Among the records, find the lines that hold the string "Products" and return them.

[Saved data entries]
....
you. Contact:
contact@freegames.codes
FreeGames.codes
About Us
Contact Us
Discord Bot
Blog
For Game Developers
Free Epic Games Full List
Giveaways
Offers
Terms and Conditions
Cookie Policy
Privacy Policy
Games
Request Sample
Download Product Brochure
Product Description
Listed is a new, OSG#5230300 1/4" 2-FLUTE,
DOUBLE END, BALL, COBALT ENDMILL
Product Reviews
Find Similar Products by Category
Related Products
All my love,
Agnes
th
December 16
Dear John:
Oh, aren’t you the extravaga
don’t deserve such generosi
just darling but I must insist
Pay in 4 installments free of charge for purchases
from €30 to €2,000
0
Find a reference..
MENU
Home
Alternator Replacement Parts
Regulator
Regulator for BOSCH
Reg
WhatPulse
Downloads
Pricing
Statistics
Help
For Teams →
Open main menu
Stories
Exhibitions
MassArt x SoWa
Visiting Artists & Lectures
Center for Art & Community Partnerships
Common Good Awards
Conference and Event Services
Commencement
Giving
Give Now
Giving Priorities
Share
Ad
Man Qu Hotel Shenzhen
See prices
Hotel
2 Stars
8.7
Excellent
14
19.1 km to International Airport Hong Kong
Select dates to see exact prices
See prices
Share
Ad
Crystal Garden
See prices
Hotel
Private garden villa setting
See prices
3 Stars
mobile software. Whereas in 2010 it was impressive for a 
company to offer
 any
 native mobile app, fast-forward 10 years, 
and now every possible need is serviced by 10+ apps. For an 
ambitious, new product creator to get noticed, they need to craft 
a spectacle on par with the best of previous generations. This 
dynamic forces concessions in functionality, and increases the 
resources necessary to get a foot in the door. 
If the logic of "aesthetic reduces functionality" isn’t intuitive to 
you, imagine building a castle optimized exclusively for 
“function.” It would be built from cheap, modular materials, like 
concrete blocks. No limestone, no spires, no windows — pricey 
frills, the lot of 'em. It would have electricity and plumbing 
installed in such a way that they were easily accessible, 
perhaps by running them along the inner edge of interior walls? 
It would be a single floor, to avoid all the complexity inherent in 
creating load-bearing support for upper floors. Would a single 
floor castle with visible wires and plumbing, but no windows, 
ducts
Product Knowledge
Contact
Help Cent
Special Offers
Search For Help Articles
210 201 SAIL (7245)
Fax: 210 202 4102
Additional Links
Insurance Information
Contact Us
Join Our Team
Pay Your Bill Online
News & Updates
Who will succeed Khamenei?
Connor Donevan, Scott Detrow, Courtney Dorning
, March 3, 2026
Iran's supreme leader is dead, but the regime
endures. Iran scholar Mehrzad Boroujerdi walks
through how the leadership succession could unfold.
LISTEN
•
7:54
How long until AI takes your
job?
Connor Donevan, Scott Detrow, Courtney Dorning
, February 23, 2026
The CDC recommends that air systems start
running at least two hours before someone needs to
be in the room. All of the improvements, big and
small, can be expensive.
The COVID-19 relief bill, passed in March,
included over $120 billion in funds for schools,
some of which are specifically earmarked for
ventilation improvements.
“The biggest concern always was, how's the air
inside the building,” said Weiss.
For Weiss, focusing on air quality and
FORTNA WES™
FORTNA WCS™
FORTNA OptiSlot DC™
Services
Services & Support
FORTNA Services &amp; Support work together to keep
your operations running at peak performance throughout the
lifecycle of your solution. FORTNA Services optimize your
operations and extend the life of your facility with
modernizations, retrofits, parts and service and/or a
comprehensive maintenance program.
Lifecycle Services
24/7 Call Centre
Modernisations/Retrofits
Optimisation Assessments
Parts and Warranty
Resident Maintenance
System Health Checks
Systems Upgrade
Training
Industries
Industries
....
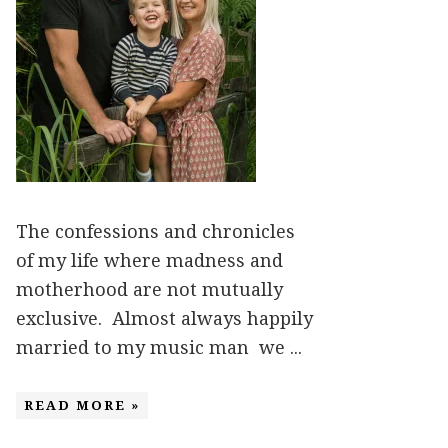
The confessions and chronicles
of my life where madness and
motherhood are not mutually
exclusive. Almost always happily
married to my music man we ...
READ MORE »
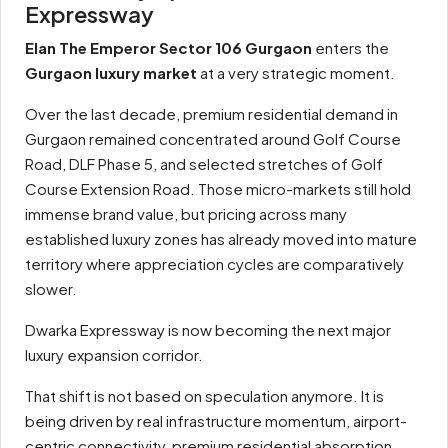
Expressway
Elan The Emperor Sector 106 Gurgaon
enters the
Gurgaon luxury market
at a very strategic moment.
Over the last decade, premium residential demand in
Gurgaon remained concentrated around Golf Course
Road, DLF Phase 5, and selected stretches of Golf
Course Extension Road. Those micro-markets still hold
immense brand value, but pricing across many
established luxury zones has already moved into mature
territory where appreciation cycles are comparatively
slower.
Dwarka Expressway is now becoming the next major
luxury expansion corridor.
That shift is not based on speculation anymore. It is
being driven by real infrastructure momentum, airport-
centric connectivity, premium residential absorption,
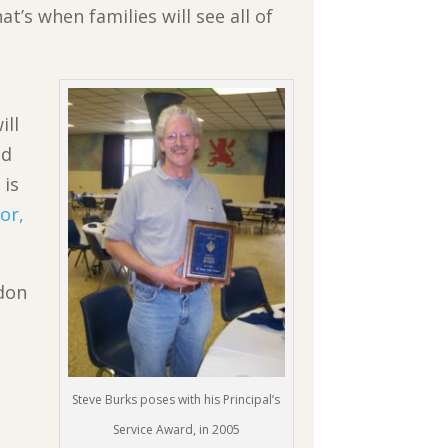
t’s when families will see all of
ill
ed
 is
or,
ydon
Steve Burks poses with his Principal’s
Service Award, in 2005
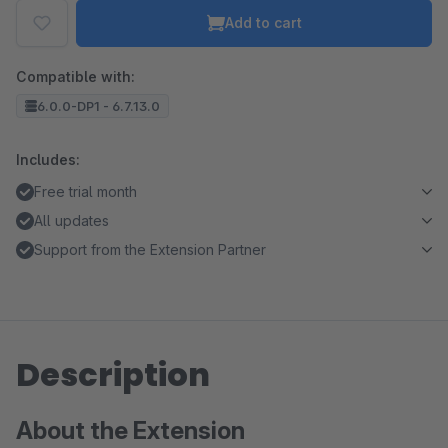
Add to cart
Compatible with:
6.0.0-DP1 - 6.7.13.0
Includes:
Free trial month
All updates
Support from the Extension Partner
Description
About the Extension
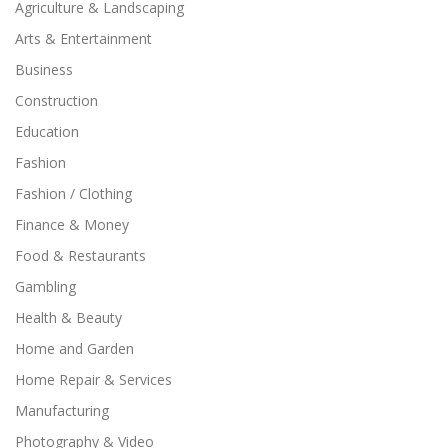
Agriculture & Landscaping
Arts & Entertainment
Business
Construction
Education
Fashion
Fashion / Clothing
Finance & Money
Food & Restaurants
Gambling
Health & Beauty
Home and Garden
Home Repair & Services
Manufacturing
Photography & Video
....
ANSWER TO THIS EXERCISE:
Find Similar Products by Category
Related Products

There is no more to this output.